--- Available data ---
□ □ □ □

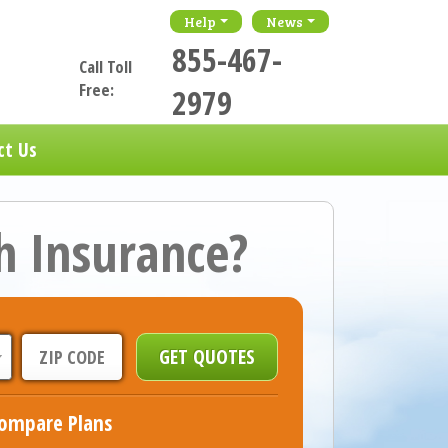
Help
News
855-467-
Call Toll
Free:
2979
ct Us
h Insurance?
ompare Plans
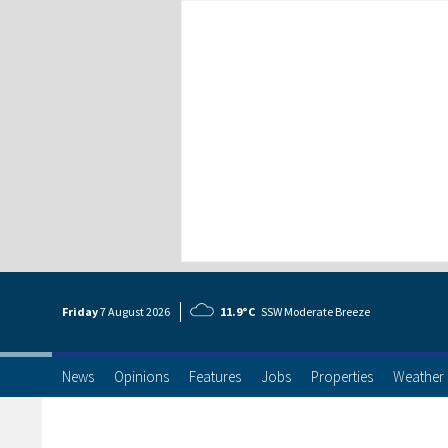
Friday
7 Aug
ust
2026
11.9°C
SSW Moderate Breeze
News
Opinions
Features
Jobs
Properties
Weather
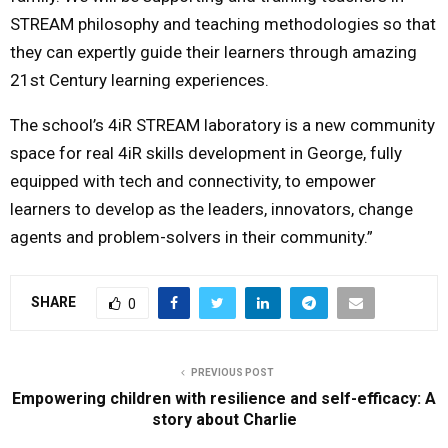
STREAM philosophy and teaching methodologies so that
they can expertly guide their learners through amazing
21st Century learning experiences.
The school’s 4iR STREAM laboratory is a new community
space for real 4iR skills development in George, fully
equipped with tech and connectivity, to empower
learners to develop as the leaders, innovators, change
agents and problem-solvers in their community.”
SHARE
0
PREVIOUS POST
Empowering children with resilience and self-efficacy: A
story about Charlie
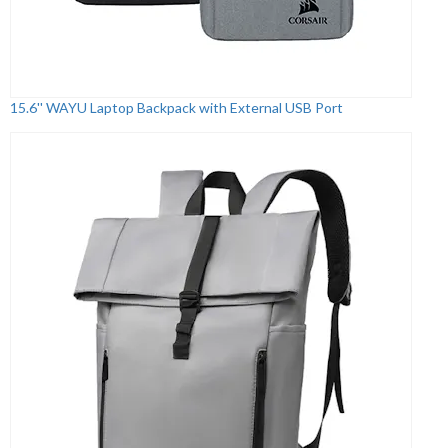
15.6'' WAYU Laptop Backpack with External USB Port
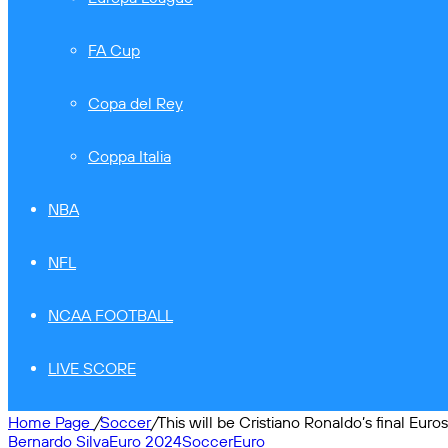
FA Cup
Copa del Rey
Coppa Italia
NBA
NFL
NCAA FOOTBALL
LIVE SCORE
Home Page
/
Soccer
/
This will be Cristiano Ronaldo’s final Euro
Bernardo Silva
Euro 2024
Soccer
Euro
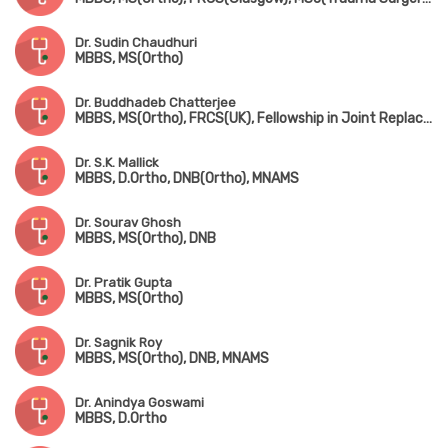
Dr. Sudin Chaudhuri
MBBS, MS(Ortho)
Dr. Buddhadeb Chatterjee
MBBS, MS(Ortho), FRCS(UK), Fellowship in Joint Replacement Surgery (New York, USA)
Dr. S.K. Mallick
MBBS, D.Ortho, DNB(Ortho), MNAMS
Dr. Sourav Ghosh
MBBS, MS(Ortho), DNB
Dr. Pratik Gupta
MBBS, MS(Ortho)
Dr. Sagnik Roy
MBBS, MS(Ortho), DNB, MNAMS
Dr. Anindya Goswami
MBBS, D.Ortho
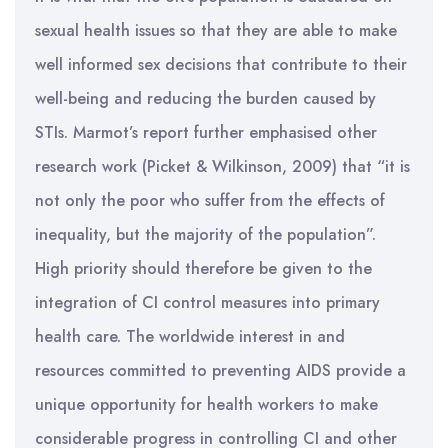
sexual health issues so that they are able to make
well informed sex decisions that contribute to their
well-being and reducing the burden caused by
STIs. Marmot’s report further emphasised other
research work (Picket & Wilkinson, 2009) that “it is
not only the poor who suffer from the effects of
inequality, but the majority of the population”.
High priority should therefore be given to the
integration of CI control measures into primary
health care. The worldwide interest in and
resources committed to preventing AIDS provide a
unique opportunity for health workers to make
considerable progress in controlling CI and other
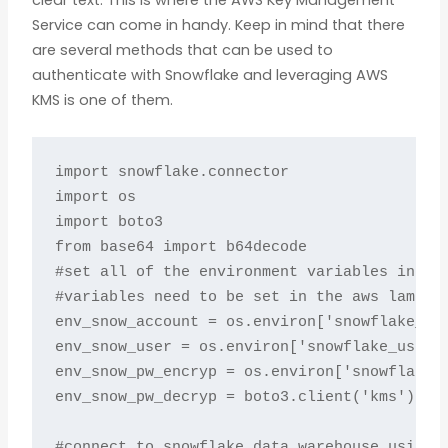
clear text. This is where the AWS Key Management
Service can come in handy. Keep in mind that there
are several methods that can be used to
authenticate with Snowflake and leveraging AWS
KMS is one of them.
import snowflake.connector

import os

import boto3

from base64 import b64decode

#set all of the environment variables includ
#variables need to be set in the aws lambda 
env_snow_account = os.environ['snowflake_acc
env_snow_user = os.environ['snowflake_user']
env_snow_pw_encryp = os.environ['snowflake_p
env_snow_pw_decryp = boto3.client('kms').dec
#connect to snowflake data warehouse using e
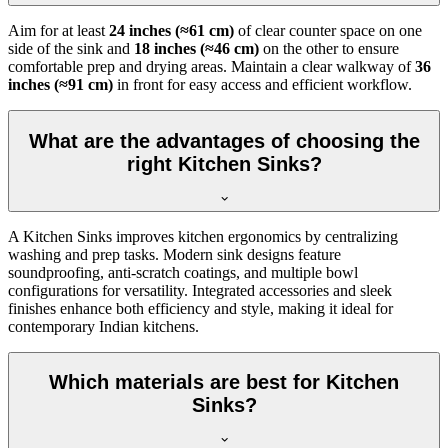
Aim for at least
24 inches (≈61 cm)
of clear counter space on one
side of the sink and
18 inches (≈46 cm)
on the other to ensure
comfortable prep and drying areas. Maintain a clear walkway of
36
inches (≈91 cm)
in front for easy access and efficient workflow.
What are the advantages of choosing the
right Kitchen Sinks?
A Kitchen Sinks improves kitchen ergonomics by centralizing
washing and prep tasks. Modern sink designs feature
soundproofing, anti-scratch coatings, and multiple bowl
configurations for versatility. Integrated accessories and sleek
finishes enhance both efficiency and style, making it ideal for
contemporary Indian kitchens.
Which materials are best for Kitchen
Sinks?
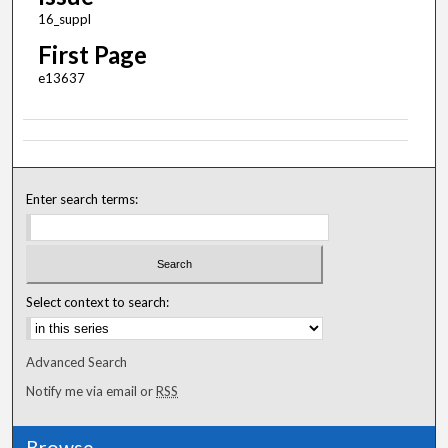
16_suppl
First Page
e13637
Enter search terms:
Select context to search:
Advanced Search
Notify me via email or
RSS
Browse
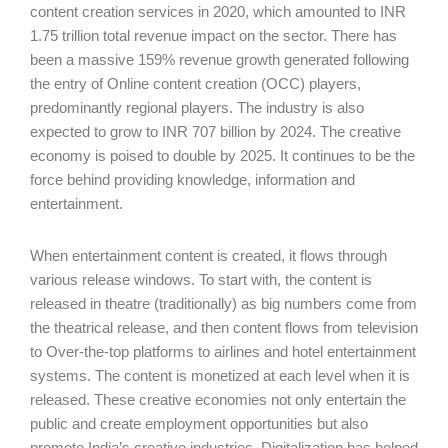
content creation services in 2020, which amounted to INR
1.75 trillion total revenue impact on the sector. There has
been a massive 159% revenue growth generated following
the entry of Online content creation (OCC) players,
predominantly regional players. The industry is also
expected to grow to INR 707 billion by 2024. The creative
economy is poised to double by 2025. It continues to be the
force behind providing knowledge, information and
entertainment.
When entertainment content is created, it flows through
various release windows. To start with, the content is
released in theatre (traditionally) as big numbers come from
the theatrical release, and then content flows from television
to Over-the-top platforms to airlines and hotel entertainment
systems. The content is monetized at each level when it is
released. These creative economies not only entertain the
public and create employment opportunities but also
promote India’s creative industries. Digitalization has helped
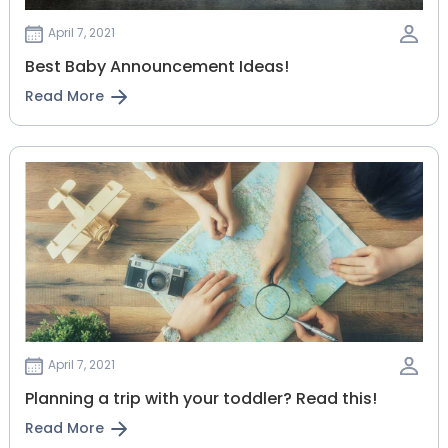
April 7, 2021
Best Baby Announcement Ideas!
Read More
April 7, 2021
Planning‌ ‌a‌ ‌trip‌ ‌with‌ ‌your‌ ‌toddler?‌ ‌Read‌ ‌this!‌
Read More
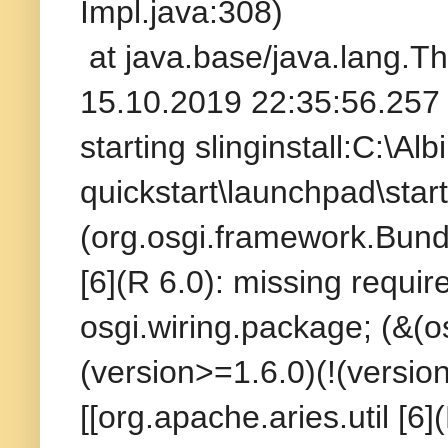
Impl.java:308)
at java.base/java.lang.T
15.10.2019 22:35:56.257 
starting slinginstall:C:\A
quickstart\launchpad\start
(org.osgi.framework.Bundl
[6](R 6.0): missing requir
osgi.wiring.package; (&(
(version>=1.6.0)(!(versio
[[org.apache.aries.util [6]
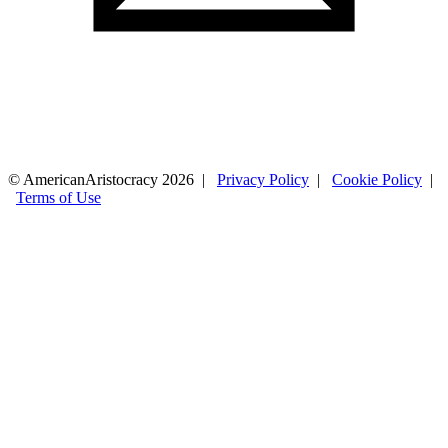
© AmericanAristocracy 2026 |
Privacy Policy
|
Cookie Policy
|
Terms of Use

□ □ □ □

--- What to work on ---
Would you give the data above again word for word, minus the pictures?

--- Completed exercise ---
Help
News
855-467-
Call Toll
Free:
2979
ct Us
h Insurance?
ompare Plans
Friday
7 Aug
ust
2026
11.9°C
SSW Moderate Breeze
News
Opinions
Features
Jobs
Properties
Weather
STREAM philosophy and teaching methodologies so that
they can expertly guide their learners through amazing
21st Century learning experiences.
The school’s 4iR STREAM laboratory is a new community
space for real 4iR skills development in George, fully
equipped with tech and connectivity, to empower
learners to develop as the leaders, innovators, change
agents and problem-solvers in their community.”
SHARE
0
PREVIOUS POST
Empowering children with resilience and self-efficacy: A
story about Charlie
15.6'' WAYU Laptop Backpack with External USB Port
FA Cup
Copa del Rey
Coppa Italia
NBA
NFL
NCAA FOOTBALL
LIVE SCORE
Home Page
/
Soccer
/
This will be Cristiano Ronaldo’s final Euro
Bernardo Silva
Euro 2024
Soccer
Euro
Dr. Sudin Chaudhuri
MBBS, MS(Ortho)
Dr. Buddhadeb Chatterjee
MBBS, MS(Ortho), FRCS(UK), Fellowship in Joint Replacement Surgery (New York, USA)
Dr. S.K. Mallick
MBBS, D.Ortho, DNB(Ortho), MNAMS
Dr. Sourav Ghosh
MBBS, MS(Ortho), DNB
Dr. Pratik Gupta
MBBS, MS(Ortho)
Dr. Sagnik Roy
MBBS, MS(Ortho), DNB, MNAMS
Dr. Anindya Goswami
MBBS, D.Ortho
sexual health issues so that they are able to make
well informed sex decisions that contribute to their
well-being and reducing the burden caused by
STIs. Marmot’s report further emphasised other
research work (Picket & Wilkinson, 2009) that “it is
not only the poor who suffer from the effects of
inequality, but the majority of the population”.
High priority should therefore be given to the
integration of CI control measures into primary
health care. The worldwide interest in and
resources committed to preventing AIDS provide a
unique opportunity for health workers to make
considerable progress in controlling CI and other
clear text. This is where the AWS Key Management
Service can come in handy. Keep in mind that there
are several methods that can be used to
authenticate with Snowflake and leveraging AWS
KMS is one of them.
import snowflake.connector

import os

import boto3

from base64 import b64decode

#set all of the environment variables includ
#variables need to be set in the aws lambda 
env_snow_account = os.environ['snowflake_acc
env_snow_user = os.environ['snowflake_user']
env_snow_pw_encryp = os.environ['snowflake_p
env_snow_pw_decryp = boto3.client('kms').dec
#connect to snowflake data warehouse using e
Aim for at least
24 inches (≈61 cm)
of clear counter space on one
side of the sink and
18 inches (≈46 cm)
on the other to ensure
comfortable prep and drying areas. Maintain a clear walkway of
36
inches (≈91 cm)
in front for easy access and efficient workflow.
What are the advantages of choosing the
right Kitchen Sinks?
A Kitchen Sinks improves kitchen ergonomics by centralizing
washing and prep tasks. Modern sink designs feature
soundproofing, anti-scratch coatings, and multiple bowl
configurations for versatility. Integrated accessories and sleek
finishes enhance both efficiency and style, making it ideal for
contemporary Indian kitchens.
Which materials are best for Kitchen
Sinks?
16_suppl
First Page
e13637
Enter search terms:
Select context to search:
Advanced Search
Notify me via email or
RSS
Browse
content creation services in 2020, which amounted to INR
1.75 trillion total revenue impact on the sector. There has
been a massive 159% revenue growth generated following
the entry of Online content creation (OCC) players,
predominantly regional players. The industry is also
expected to grow to INR 707 billion by 2024. The creative
economy is poised to double by 2025. It continues to be the
force behind providing knowledge, information and
entertainment.
When entertainment content is created, it flows through
various release windows. To start with, the content is
released in theatre (traditionally) as big numbers come from
the theatrical release, and then content flows from television
to Over-the-top platforms to airlines and hotel entertainment
systems. The content is monetized at each level when it is
released. These creative economies not only entertain the
public and create employment opportunities but also
promote India’s creative industries. Digitalization has helped
April 7, 2021
Best Baby Announcement Ideas!
Read More
April 7, 2021
Planning‌ ‌a‌ ‌trip‌ ‌with‌ ‌your‌ ‌toddler?‌ ‌Read‌ ‌this!‌
Read More
Impl.java:308)
at java.base/java.lang.T
15.10.2019 22:35:56.257 
starting slinginstall:C:\A
quickstart\launchpad\start
(org.osgi.framework.Bundl
[6](R 6.0): missing requir
osgi.wiring.package; (&(
(version>=1.6.0)(!(versio
[[org.apache.aries.util [6]
© AmericanAristocracy 2026 |
Privacy Policy
|
Cookie Policy
|
Terms of Use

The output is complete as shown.